Le photographe Emeric Lhuisset dans la guerre des mémoires entre Russie et Ukraine

C’est l’histoire d’une photographie célèbre avant même d’être exposée. Prise le 1er septembre, elle montre un groupe de soldats en plein air, réunis autour d’une desk, avec leurs uniformes, leurs casques, leurs armes et un molosse noir. A un drapeau jaune et bleu roulé autour d’une hampe, on comprend que la scène est en Ukraine. Mais quelle scène ? Au centre, un homme écrit. Autour de lui, il y a des sourires et des rires. Aucune tragédie ne s’annonce. C’est l’picture de guerre la plus sereine qui soit, à rebours des habitudes des photoreporters. Alors pourquoi est-elle devenue populaire en Ukraine en quelques jours ? Parce qu’elle participe directement à la guerre mémorielle et culturelle entre Ukraine et Russie.
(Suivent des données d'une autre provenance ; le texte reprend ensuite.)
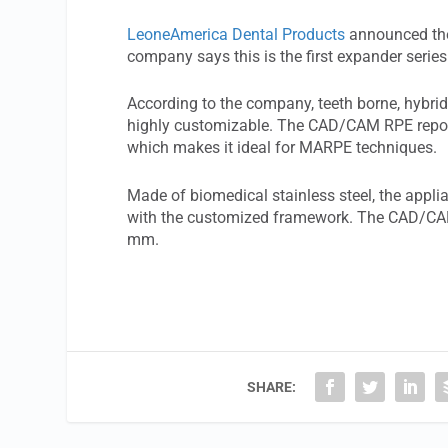
LeoneAmerica Dental Products
announced the
company says this is the first expander series
According to the company, teeth borne, hybr
highly customizable. The CAD/CAM RPE report
which makes it ideal for MARPE techniques.
Made of biomedical stainless steel, the appli
with the customized framework. The CAD/CAM
mm.
SHARE: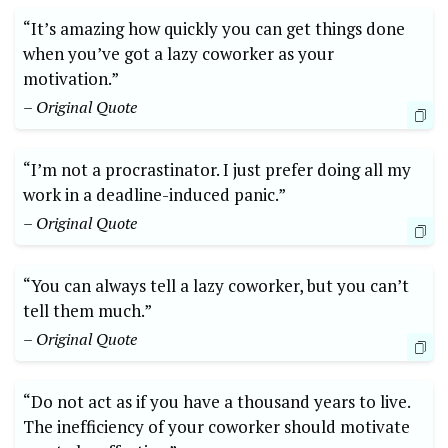
“It’s amazing how quickly you can get things done
when you’ve got a lazy coworker as your
motivation.”
– Original Quote
“I’m not a procrastinator. I just prefer doing all my
work in a deadline-induced panic.”
– Original Quote
“You can always tell a lazy coworker, but you can’t
tell them much.”
– Original Quote
“Do not act as if you have a thousand years to live.
The inefficiency of your coworker should motivate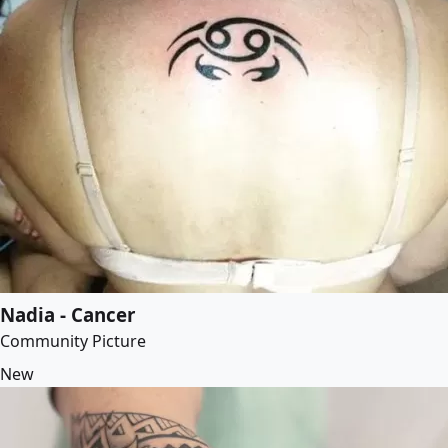
Nadia - Cancer
Community Picture
New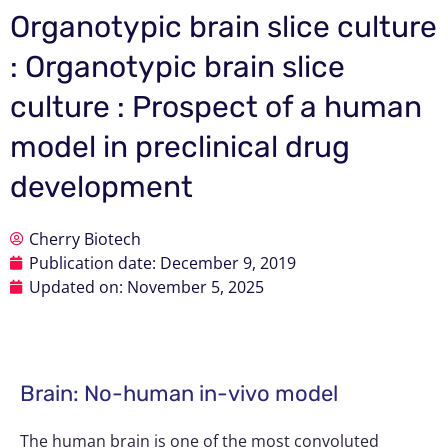
Organotypic brain slice culture
: Organotypic brain slice
culture : Prospect of a human
model in preclinical drug
development
Cherry Biotech
Publication date:
December 9, 2019
Updated on: November 5, 2025
Brain: No-human in-vivo model
The human brain is one of the most convoluted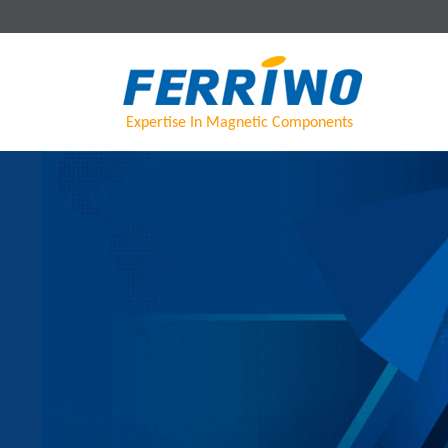
Expertise In Magnetic Components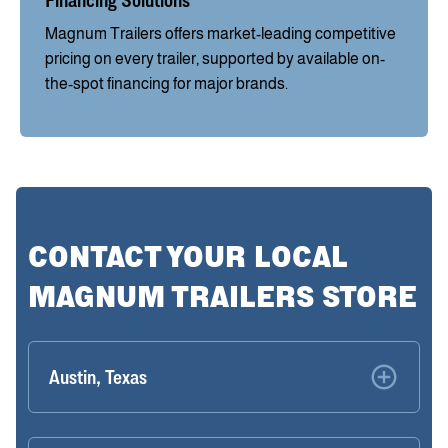
Financing Solutions
Magnum Trailers offers market-leading competitive
pricing on every trailer, supported by available on-
the-spot financing for major brands.
CONTACT YOUR LOCAL
MAGNUM TRAILERS STORE
Austin, Texas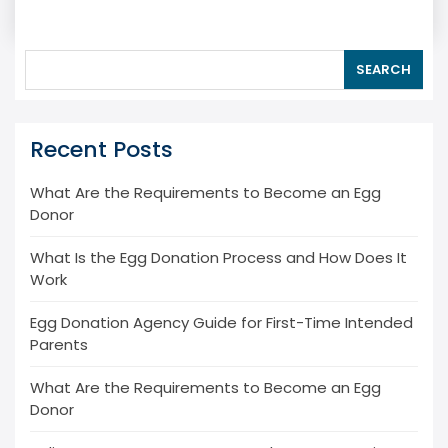
SEARCH
Recent Posts
What Are the Requirements to Become an Egg
Donor
What Is the Egg Donation Process and How Does It
Work
Egg Donation Agency Guide for First-Time Intended
Parents
What Are the Requirements to Become an Egg
Donor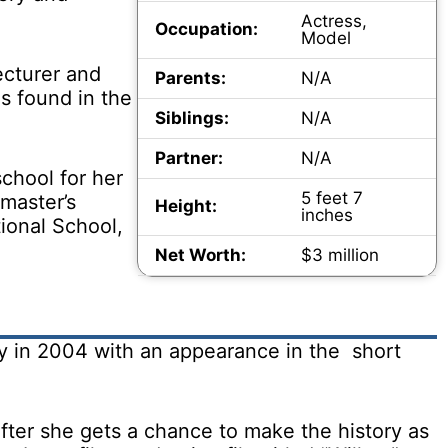
Actress,
Occupation:
Model
ecturer and
Parents:
N/A
s found in the
Siblings:
N/A
Partner:
N/A
chool for her
5 feet 7
master’s
Height:
inches
ional School,
Net Worth:
$3 million
ry in 2004 with an appearance in the short
ter she gets a chance to make the history as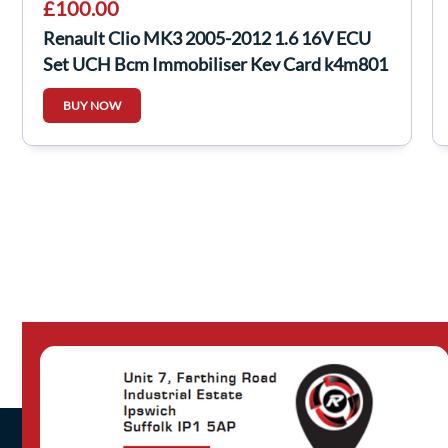
£100.00
Renault Clio MK3 2005-2012 1.6 16V ECU
Set UCH Bcm Immobiliser Key Card k4m801
BUY NOW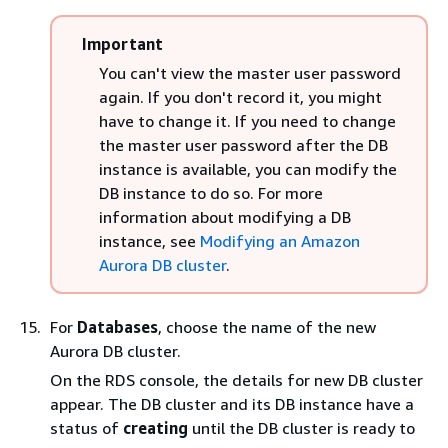
Important
You can't view the master user password
again. If you don't record it, you might
have to change it. If you need to change
the master user password after the DB
instance is available, you can modify the
DB instance to do so. For more
information about modifying a DB
instance, see
Modifying an Amazon
Aurora DB cluster
.
For
Databases
, choose the name of the new
Aurora DB cluster.
On the RDS console, the details for new DB cluster
appear. The DB cluster and its DB instance have a
status of
creating
until the DB cluster is ready to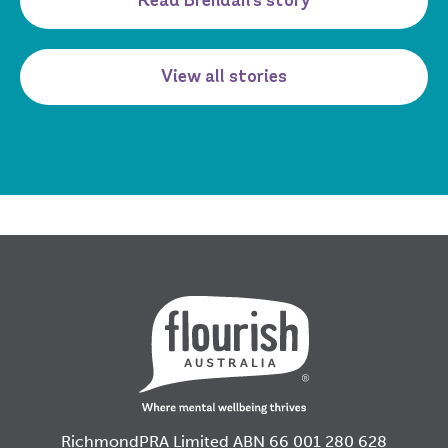
Read Brendan's story
View all stories
RichmondPRA Limited ABN 66 001 280 628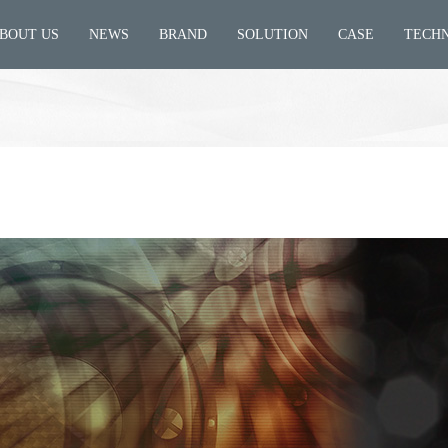
BOUT US
NEWS
BRAND
SOLUTION
CASE
TECH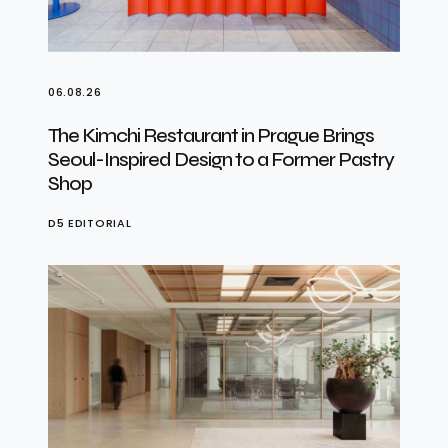
06.08.26
The Kimchi Restaurant in Prague Brings
Seoul-Inspired Design to a Former Pastry
Shop
D5 EDITORIAL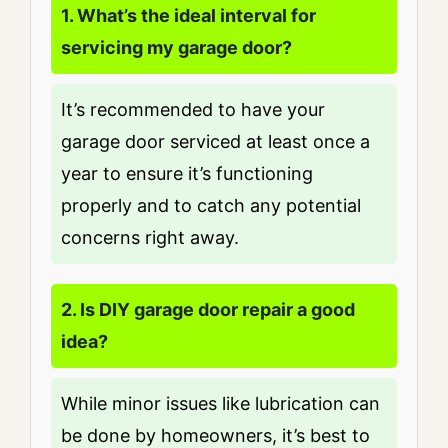
1. What’s the ideal interval for
servicing my garage door?
It’s recommended to have your
garage door serviced at least once a
year to ensure it’s functioning
properly and to catch any potential
concerns right away.
2. Is DIY garage door repair a good
idea?
While minor issues like lubrication can
be done by homeowners, it’s best to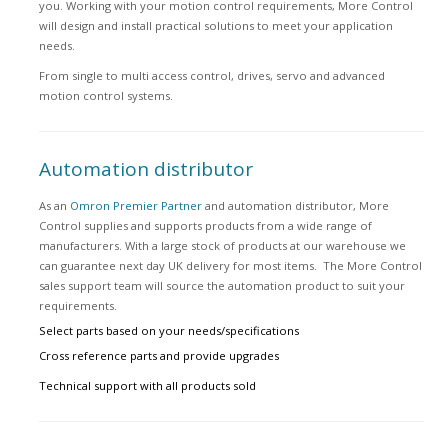
you. Working with your motion control requirements, More Control
will design and install practical solutions to meet your application
needs.
From single to multi access control, drives, servo and advanced
motion control systems.
Automation distributor
As an
Omron Premier Partner
and automation distributor, More
Control supplies and supports products from a wide range of
manufacturers. With a large stock of products at our warehouse we
can guarantee next day UK delivery for most items. The More Control
sales support team will source the automation product to suit your
requirements.
Select parts based on your needs/specifications
Cross reference parts and provide upgrades
Technical support with all products sold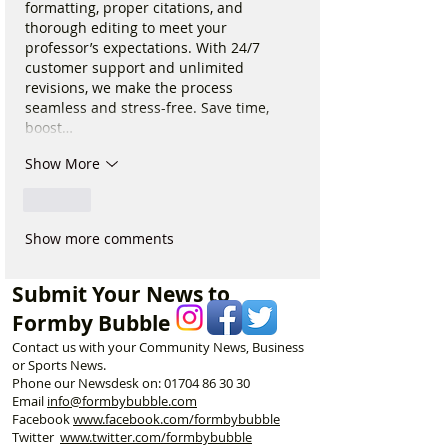
formatting, proper citations, and 
thorough editing to meet your 
professor’s expectations. With 24/7 
customer support and unlimited 
revisions, we make the process 
seamless and stress-free. Save time, 
boost…
Show More
Like
Show more comments
Submit Your News to
Formby Bubble
Contact us with your Community News, Business
or Sports News.
Phone our Newsdesk on:
01704 86 30 30
Email
info@formbybubble.com
Facebook
www.facebook
.com/formbybubble
Twitter
www.twitter.com/formbybubble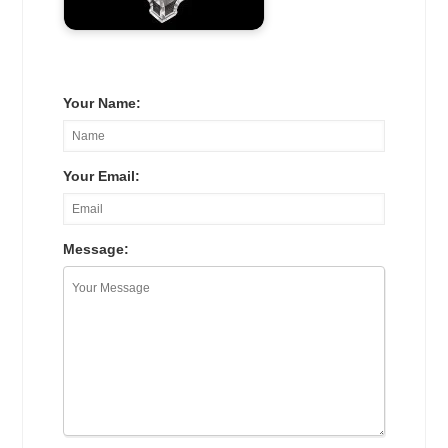
Your Name:
Your Email:
Message: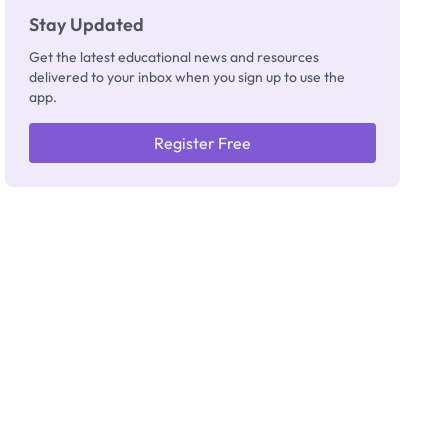
Stay Updated
Get the latest educational news and resources
delivered to your inbox when you sign up to use the
app.
Register Free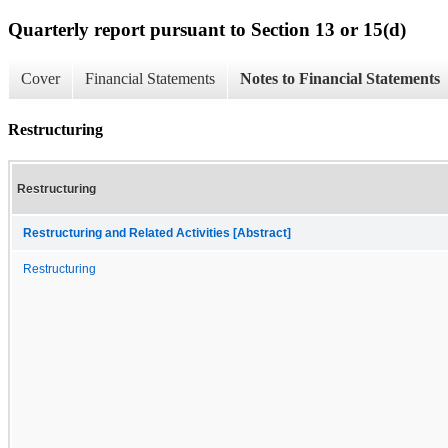
Quarterly report pursuant to Section 13 or 15(d)
Cover
Financial Statements
Notes to Financial Statements
Restructuring
Restructuring
Restructuring and Related Activities [Abstract]
Restructuring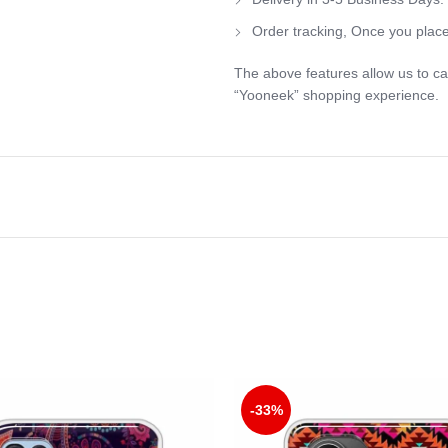
Order tracking, Once you place
The above features allow us to ca
“Yooneek” shopping experience.
-33%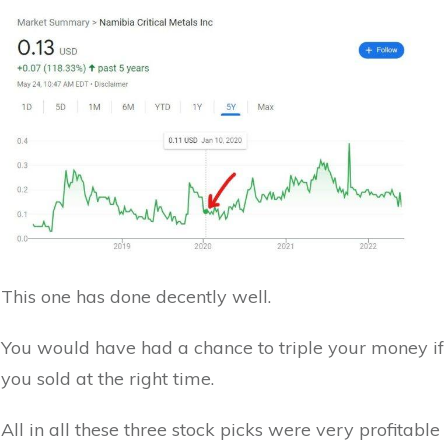
This one has done decently well.
You would have had a chance to triple your money if
you sold at the right time.
All in all these three stock picks were very profitable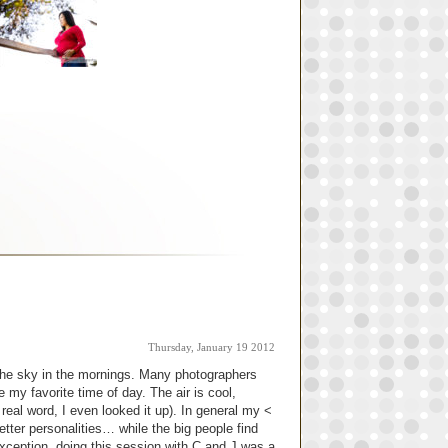
Thursday, January 19 2012
n the sky in the mornings. Many photographers
e my favorite time of day. The air is cool,
 real word, I even looked it up). In general my <
r better personalities… while the big people find
xception, doing this session with C and J was a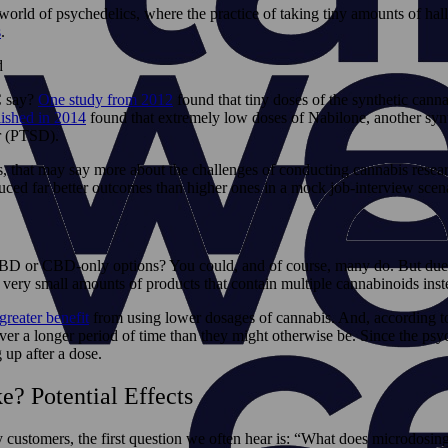
e world of psychedelics, where the practice of taking tiny amounts of 
s
.
C say?
One study from 2012
found that tiny doses of the synthetic cann
ished in 2014
found that extremely low doses of Nabilone, another syn
r (PTSD).
s, that may say more about the challenges of conducting cannabis resea
ed far better outcomes than higher ones in a mock job-interview scena
CBD or CBD-only options? You could, and of course, many do. But due t
very small amounts of products that contain multiple cannabinoids inst
greater benefit
from using lower dosages of cannabis. And, according to
 longer period of time than they might otherwise be. Since the psychoa
g up after a dose.
? Potential Effects
ustomers, the first question we often hear is: “What does microdosing 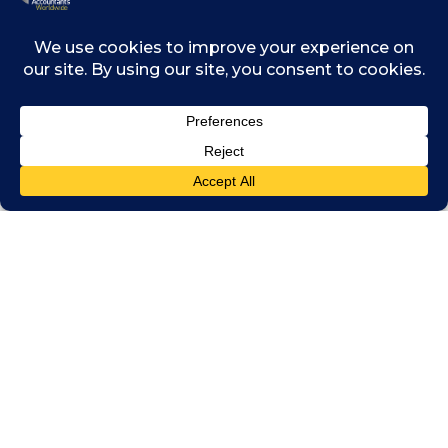
collect more taxes at a time when they most
need it as it exits the economic devastation
caused by the pandemic, the amount
collected will pale in comparison next to what
could be recovered by broadening the tax
base across the continent.
African governments can collect more tax
revenues if they deploy smart technology to
expand tax collection into the informal
sectors where significant economic activities
occur and apply the political will to curb illicit
flows out of the continent. African tax
authorities must also focus on transforming
themselves by improving their risk
assessment and collection capacity, and by
improving customer experience for both
corporate and individual taxpayers.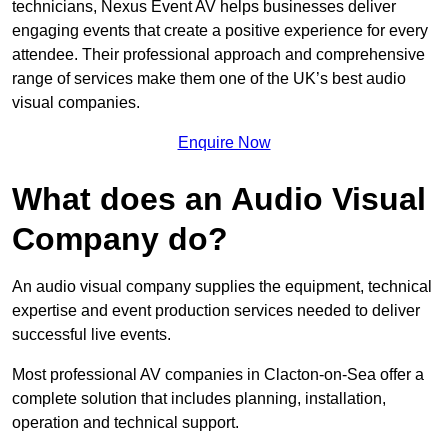
technicians, Nexus Event AV helps businesses deliver
engaging events that create a positive experience for every
attendee. Their professional approach and comprehensive
range of services make them one of the UK’s best audio
visual companies.
Enquire Now
What does an Audio Visual
Company do?
An audio visual company supplies the equipment, technical
expertise and event production services needed to deliver
successful live events.
Most professional AV companies in Clacton-on-Sea offer a
complete solution that includes planning, installation,
operation and technical support.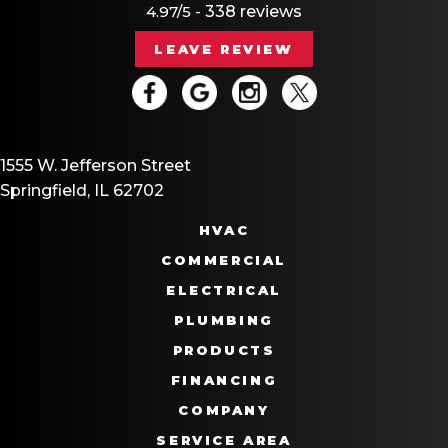
4.97/5 -
338 reviews
LEAVE REVIEW
1555 W. Jefferson Street
Springfield, IL 62702
HVAC
COMMERCIAL
ELECTRICAL
PLUMBING
PRODUCTS
FINANCING
COMPANY
SERVICE AREA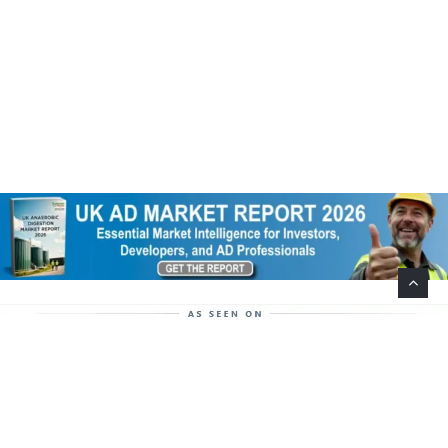
Help Support This Website. Please Buy Our Popular
Mug…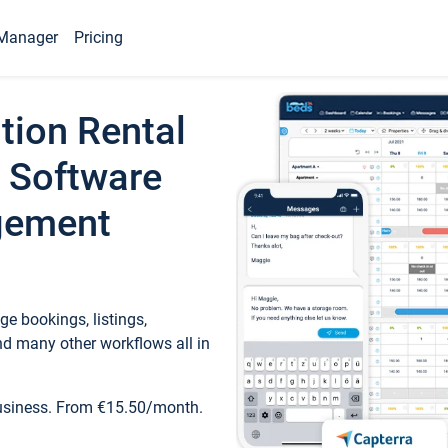
Manager
Pricing
tion Rental
 Software
gement
e bookings, listings,
d many other workflows all in
business. From €15.50/month.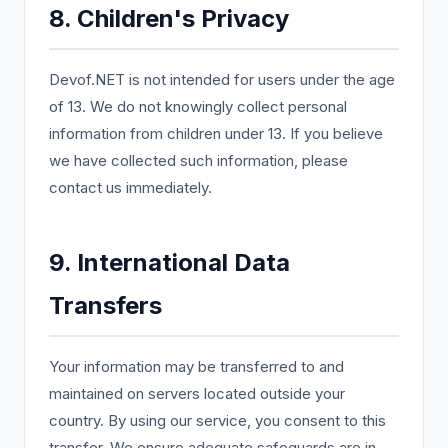
8. Children's Privacy
Devof.NET is not intended for users under the age
of 13. We do not knowingly collect personal
information from children under 13. If you believe
we have collected such information, please
contact us immediately.
9. International Data
Transfers
Your information may be transferred to and
maintained on servers located outside your
country. By using our service, you consent to this
transfer. We ensure adequate safeguards are in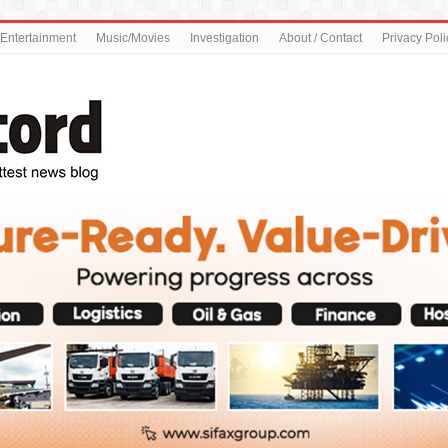
Entertainment
Music/Movies
Investigation
About / Contact
Privacy Poli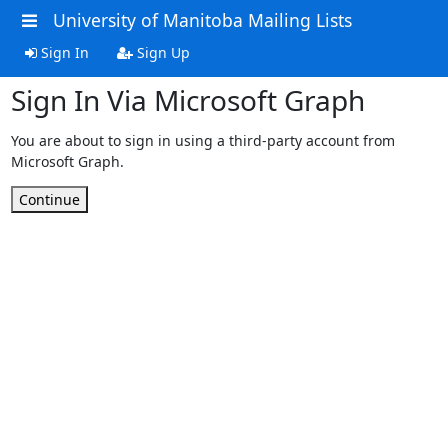
University of Manitoba Mailing Lists
Sign In
Sign Up
Sign In Via Microsoft Graph
You are about to sign in using a third-party account from
Microsoft Graph.
Continue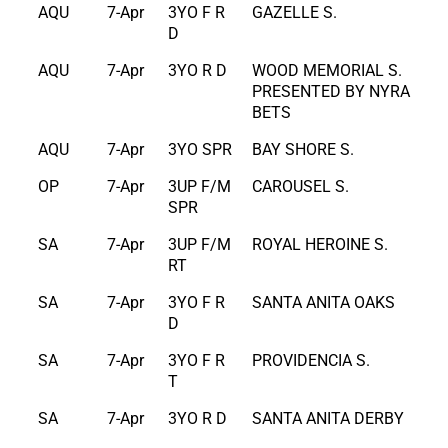
AQU
7-Apr
3YO F R
GAZELLE S.
D
AQU
7-Apr
3YO R D
WOOD MEMORIAL S.
PRESENTED BY NYRA
BETS
AQU
7-Apr
3YO SPR
BAY SHORE S.
OP
7-Apr
3UP F/M
CAROUSEL S.
SPR
SA
7-Apr
3UP F/M
ROYAL HEROINE S.
RT
SA
7-Apr
3YO F R
SANTA ANITA OAKS
D
SA
7-Apr
3YO F R
PROVIDENCIA S.
T
SA
7-Apr
3YO R D
SANTA ANITA DERBY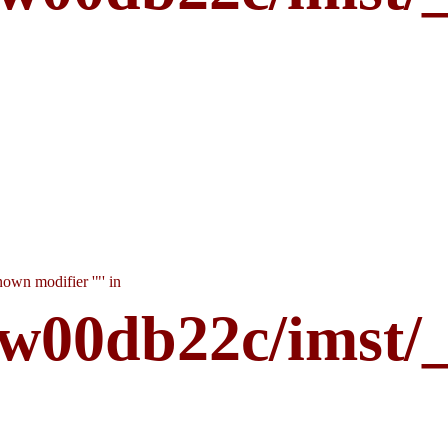
own modifier '"' in
w00db22c/imst/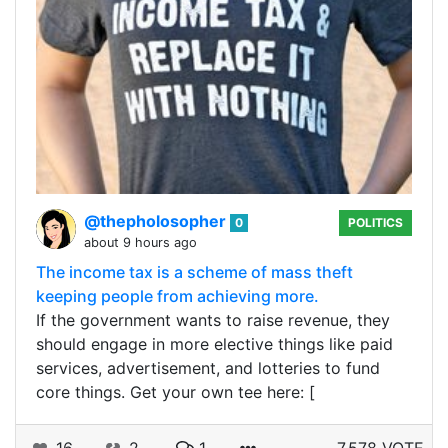
@thepholosopher
0
POLITICS
about 9 hours ago
The income tax is a scheme of mass theft
keeping people from achieving more.
If the government wants to raise revenue, they
should engage in more elective things like paid
services, advertisement, and lotteries to fund
core things. Get your own tee here: [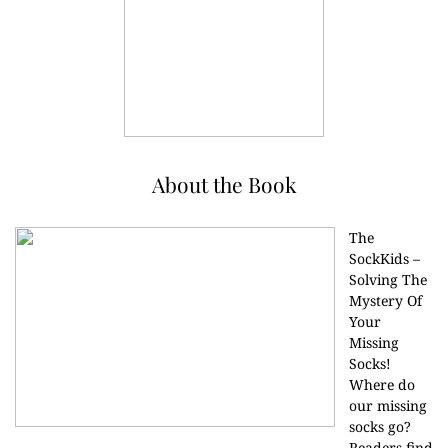
About the Book
The
SockKids –
Solving The
Mystery Of
Your
Missing
Socks!
Where do
our missing
socks go?
Readers find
Elle est l’œuvre d’Emeric Lhuisset, artiste français né en 1983, connu pour ses créations au plus près des conflits contemporains. Deux mois après sa diffusion, il est encore surpris de l’accueil qui lui a été fait. « Elle est devenue virale, raconte-t-il. Dès que je l’ai postée sur Instagram, il y a eu plus de 100 000 likes dans les premières 24 heures. Depuis, je reçois sans cesse des propositions pour en faire un timbre, des autocollants, des posters ou des couvertures de calendriers. Elle m’a échappé. Je pensais qu’elle aurait un sure retentissement, mais je ne m’attendais pas à ce que ce soit si fort et si vite. »
Pour comprendre, il faut en revenir à l’œuvre et sa genèse. Non seulement elle ne relève pas du photoreportage, mais elle est née d’une mise en scène calculée d’après le grand tableau d’Ilia Répine (1844-1930) Les Cosaques zaporogues écrivant une lettre au sultan de Turquie (1891). Il montre un groupe d’hommes hilares aux costumes chamarrés et aux grands sabres ornés. L’épisode a lieu vers 1676. L’hetman (chef de guerre) cosaque Ivan Sirko dicte à un scribe sa réponse à la lettre du sultan ottoman Mehmed IV, qui exige sa reddition. Il le traite de « plus grand imbécile malotru du monde et des enfers et devant notre Dieu, crétin, groin de porc, cul d’une jument, sabot de boucher, entrance pas baptisé ! » Pour finir, il l’invite à lui « baiser le cul ».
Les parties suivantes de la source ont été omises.